Stepan Yosypovych Smal-Stotsky (Степан Йосипович Смаль-Стоцький, Stepan Smal-Stocki) was a Ukrainian linguist and academician, Slavist, cultural and political figure, member of the Union for the Liberation of Ukraine, and ambassador of the West Ukrainian People's Republic in Prague.

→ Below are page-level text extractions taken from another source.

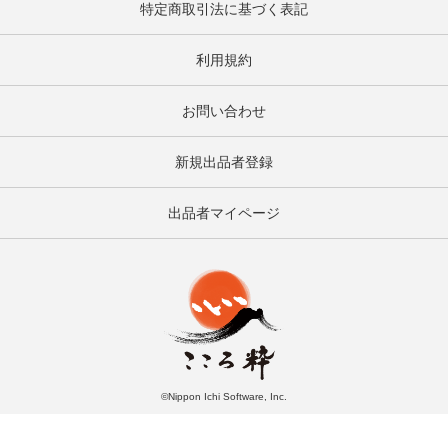
特定商取引法に基づく表記
利用規約
お問い合わせ
新規出品者登録
出品者マイページ
©Nippon Ichi Software, Inc.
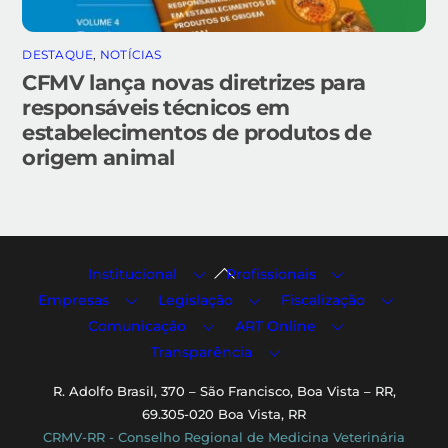
DESTAQUE
,
NOTÍCIAS
CFMV lança novas diretrizes para
responsáveis técnicos em
estabelecimentos de produtos de
origem animal
Back
Institucional
Profissionais
To
Empresas
Legislação
Fiscalização
Top
Comunicação
ART Online
Transparência
R. Adolfo Brasil, 370 – São Francisco, Boa Vista – RR,
69.305-020 Boa Vista, RR
CRMV-RR - Conselho Regional de Medicina Veterinária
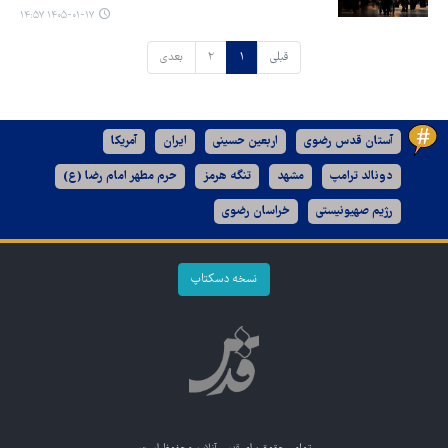
۱۴۰۵-۰۱-۱۷ ۱۴:۵۷
قبلی
۱
۲
بعدی
آستان قدس رضوی
اربعین حسینی
ایران
آمریکا
دونالد ترامپ
مشهد
تنگه هرمز
حرم مطهر امام رضا (ع)
رژیم صهیونیستی
خراسان رضوی
نسخه دسکتاپ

His doctorate on Slavic philology was accepted by Franz Miklosich at the University of Vienna in 1885.

Smal-Stotsky was the father of Roman Smal-Stocki and a grandfather of George S. N. Luckyj.

==Works==
- Ruthenian language grammar (Граматика Руської мови; Hramatyka Ruskoyi movy). Ed.3. Vienna, 1914 (together with Theodor Gartner)
- Nemoliv. Memoirs. "Piramida". Lviv, 2013.

===Monographs===
- Ruthenian orthography (Руська правопись; Ruska pravopys). 1891-1893.
- Ruthenian grammar (Руська граматика; Ruska hramatyka). 1893.
- Bukovynian Ruthenia (Rus). Cultural and Historical Overview (Буковинська Русь. Культурно-історичний образок; Bukovynska Rus. Kulturno-istorychnyi obrazok). 1897.